The term Puritan was first used by the opponents of those English and American Protestants who desired to reform (though not necessarily separate from) the Church of England in worship, doctrine, and polity. In theology, Puritans followed Calvin rather than Luther, though their particular emphasis on experiential conversion and personal piety often distinguished them from Scottish and other European Calvinists. Scholars link Puritanism to English and American concepts of morality, politics, religion, education, business, and the arts. Puritanism has been associated, favorably or unfavorably, with most modern philosophies and movements in politics and religion. What is uniquely Puritan in England is not always easy to discern. But Puritan (also called Pilgrim) thought has uniquely influenced America since the foundation of her first colonies. The Puritan vision of America as a “city on a hill” has uniquely shaped the American view of life and politics and continues to influence what Sacvan Bercovitch calls “the American self.”
The term Puritan has typically been used as a term of derision intended to communicate an overly zealous reformist spirit. Those conservatives who have focused on the Puritans’ revolutionary character have tended to scorn Puritanism. In The New Science of Politics (1952), for example, Eric Voegelin elaborates on the criticisms of Richard Hooker and labels the Puritans gnostic revolutionaries. But other conservatives see Puritan traits as inherently conservative. In The Roots of American Order (1974), for example, Russell Kirk sees Puritanism in America as a bulwark against moral revolution and the modern spirit. Kirk also sees the “Puritan inheritance” as integral to understanding American political thought. Regardless of the intent or consequence of Puritan reforms, Puritan views on society, church, and state have become integral to the British and American worldview, especially the Puritans’ pessimism towards human nature and their hope for the victory of the church in history.

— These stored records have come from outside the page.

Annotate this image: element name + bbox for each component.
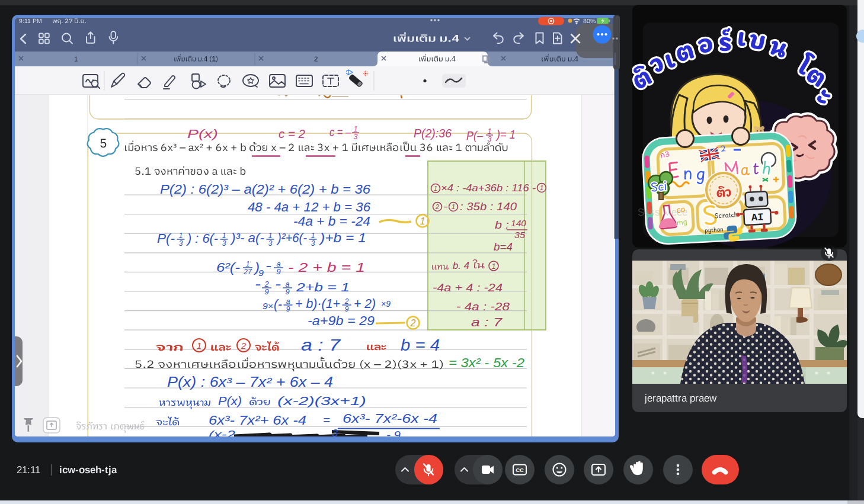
svg-text:9: 9 xyxy=(345,305,349,313)
svg-text:1: 1 xyxy=(268,232,273,240)
svg-text:AI: AI xyxy=(751,211,763,223)
svg-text:(x-2)(3x+1): (x-2)(3x+1) xyxy=(277,395,366,407)
svg-text:)²+6(-: )²+6(- xyxy=(276,230,307,245)
svg-text:6x³- 7x²+ 6x -4: 6x³- 7x²+ 6x -4 xyxy=(209,413,306,427)
svg-text:1: 1 xyxy=(434,185,437,192)
svg-text:CC: CC xyxy=(516,467,524,473)
svg-text:140: 140 xyxy=(511,219,527,228)
svg-text:1: 1 xyxy=(179,232,183,240)
svg-text:)= 1: )= 1 xyxy=(495,129,516,141)
svg-text:3: 3 xyxy=(354,133,358,141)
svg-text:-: - xyxy=(255,277,261,291)
svg-text:9×: 9× xyxy=(263,302,273,311)
svg-text:P(2):36: P(2):36 xyxy=(414,127,452,140)
svg-text:-: - xyxy=(275,277,281,291)
svg-text:1: 1 xyxy=(311,232,315,240)
svg-text:- 2 + b = 1: - 2 + b = 1 xyxy=(288,260,365,275)
svg-text:b=4: b=4 xyxy=(494,241,513,253)
svg-text:a: a xyxy=(286,297,290,306)
svg-text:b :: b : xyxy=(495,219,509,231)
svg-text:3: 3 xyxy=(488,135,492,143)
svg-text:1: 1 xyxy=(420,216,425,226)
svg-text:-a+9b = 29: -a+9b = 29 xyxy=(308,314,375,328)
svg-text:)+b = 1: )+b = 1 xyxy=(318,230,366,245)
svg-text:- 4a : -28: - 4a : -28 xyxy=(456,300,510,313)
svg-text:2+b = 1: 2+b = 1 xyxy=(296,281,350,294)
svg-text:2: 2 xyxy=(344,297,349,306)
svg-text:3: 3 xyxy=(332,428,338,439)
svg-text:-4a + 4 : -24: -4a + 4 : -24 xyxy=(433,281,503,294)
svg-text:1: 1 xyxy=(488,127,492,136)
svg-text:9: 9 xyxy=(264,287,268,296)
svg-text:P(–: P(– xyxy=(466,130,483,142)
svg-text:2: 2 xyxy=(410,318,416,328)
svg-text:9: 9 xyxy=(286,305,290,313)
svg-text:×4 : -4a+36b : 116 -: ×4 : -4a+36b : 116 - xyxy=(441,182,536,194)
svg-text:P(x) : 6x³ – 7x² + 6x – 4: P(x) : 6x³ – 7x² + 6x – 4 xyxy=(167,374,333,390)
svg-text:b. 4: b. 4 xyxy=(453,260,469,271)
svg-text:P(x): P(x) xyxy=(187,128,218,140)
svg-text:×9: ×9 xyxy=(381,299,391,309)
svg-text:a : 7: a : 7 xyxy=(301,336,341,354)
svg-text:: 35b : 140: : 35b : 140 xyxy=(460,201,517,213)
svg-text:-: - xyxy=(265,259,271,272)
svg-text:48 - 4a + 12 + b = 36: 48 - 4a + 12 + b = 36 xyxy=(248,200,371,214)
svg-text:1: 1 xyxy=(354,125,358,133)
svg-text:c = 2: c = 2 xyxy=(279,127,305,140)
svg-text:1: 1 xyxy=(246,260,250,268)
svg-text:35: 35 xyxy=(514,230,526,240)
svg-text:6²(-: 6²(- xyxy=(216,261,240,275)
svg-text:9: 9 xyxy=(285,287,289,296)
svg-text:3: 3 xyxy=(222,239,226,248)
svg-text:(x-2: (x-2 xyxy=(209,428,235,441)
svg-text:2: 2 xyxy=(241,341,246,351)
svg-text:3: 3 xyxy=(179,239,183,248)
svg-text:1: 1 xyxy=(452,203,455,210)
svg-text:a : 7: a : 7 xyxy=(471,316,503,329)
svg-text:P(-: P(- xyxy=(157,231,175,246)
svg-text:3: 3 xyxy=(268,239,273,248)
svg-text:b = 4: b = 4 xyxy=(401,336,440,354)
svg-text:1: 1 xyxy=(222,232,226,240)
svg-text:P(x): P(x) xyxy=(218,395,242,407)
svg-text:) : 6(-: ) : 6(- xyxy=(185,231,218,246)
svg-text:9: 9 xyxy=(258,269,264,278)
svg-text:c = –: c = – xyxy=(329,126,351,139)
svg-text:1: 1 xyxy=(197,341,201,351)
svg-text:= 3x² - 5x -2: = 3x² - 5x -2 xyxy=(449,355,524,370)
svg-text:1: 1 xyxy=(492,262,496,271)
svg-text:-4a + b = -24: -4a + b = -24 xyxy=(293,214,370,229)
svg-text:+ 2): + 2) xyxy=(354,297,376,311)
svg-text:P(2) : 6(2)³ – a(2)² + 6(2) +: P(2) : 6(2)³ – a(2)² + 6(2) + b = 36 xyxy=(160,182,371,197)
svg-text:2: 2 xyxy=(435,203,439,210)
svg-text:(-: (- xyxy=(274,297,282,312)
svg-text:+ b)·(1+: + b)·(1+ xyxy=(295,297,340,311)
svg-text:6x³- 7x²-6x -4: 6x³- 7x²-6x -4 xyxy=(343,412,437,425)
svg-text:9: 9 xyxy=(276,267,280,276)
svg-text:1: 1 xyxy=(540,184,543,191)
svg-text:-: - xyxy=(443,201,449,212)
svg-text:3: 3 xyxy=(311,239,315,248)
svg-text:=: = xyxy=(323,413,330,426)
svg-text:- 9: - 9 xyxy=(386,429,401,441)
svg-text:)³- a(-: )³- a(- xyxy=(229,230,264,245)
svg-text:27: 27 xyxy=(243,268,252,276)
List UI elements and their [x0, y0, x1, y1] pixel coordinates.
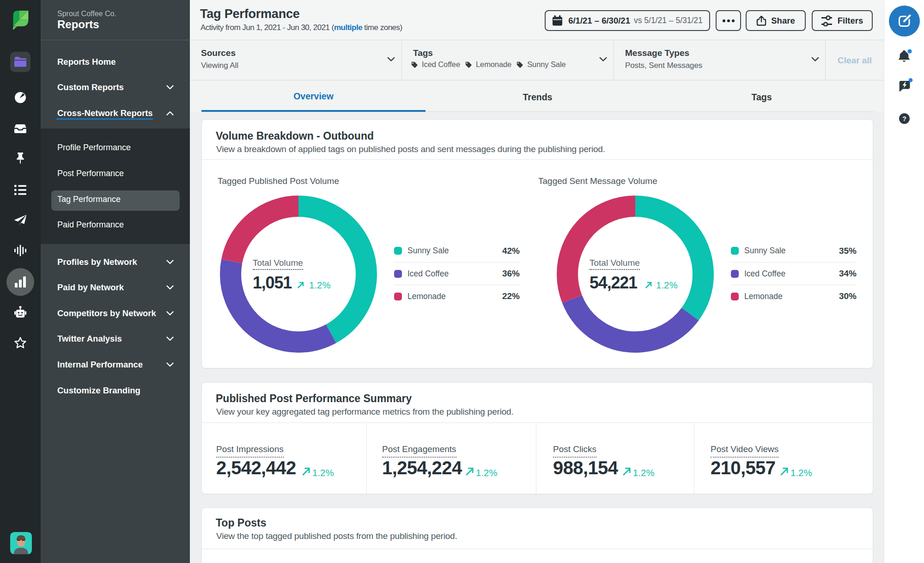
- svg-text:?: ?: [902, 115, 906, 122]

Puritan worship services took place in buildings devoid of traditional ornamentation and were neither ceremonial nor liturgical. Exegetical and expository preaching rather than the sacraments formed the center of Puritan worship. Puritan church leaders rejected the traditional church calendar and its holidays as interfering with a simple and spiritual worship style that emphasized personal knowledge of the Bible and the pious duties of the laity. While the Puritans saw their efforts as the restoration of worship in the spirit of the early church, critics have charged that their reforms inevitably led from piety to rationalism. Whether this rationalism led to Unitarianism and transcendentalism in America is a subject of lingering debate.
In church governance, Puritans rejected formal and extensive hierarchy as “Popish.” Instead, Puritan churches favored a Congregational or Presbyterian structure that gave congregations varying degrees of autonomy and emphasized the leadership of ruling and teaching elders within the local church. Church members were expected to have a close knowledge of the Bible and to attend worship regularly. The Puritans’ emphasis on congregational autonomy and personal religious experience has led many to see them as a source of the democratic spirit in American politics. But such a claim must also take into account the Puritans’ emphasis on “calling” and their distrust of democratic civil government and antinomian theology. The Puritans did require education for all, but their requirement for the extensive training of clergy in particular discouraged the egalitarianism more characteristic of Methodists and Baptists. Indeed, the Puritans’ emphasis on higher education inspired them to found Harvard, Princeton, and other famous institutions.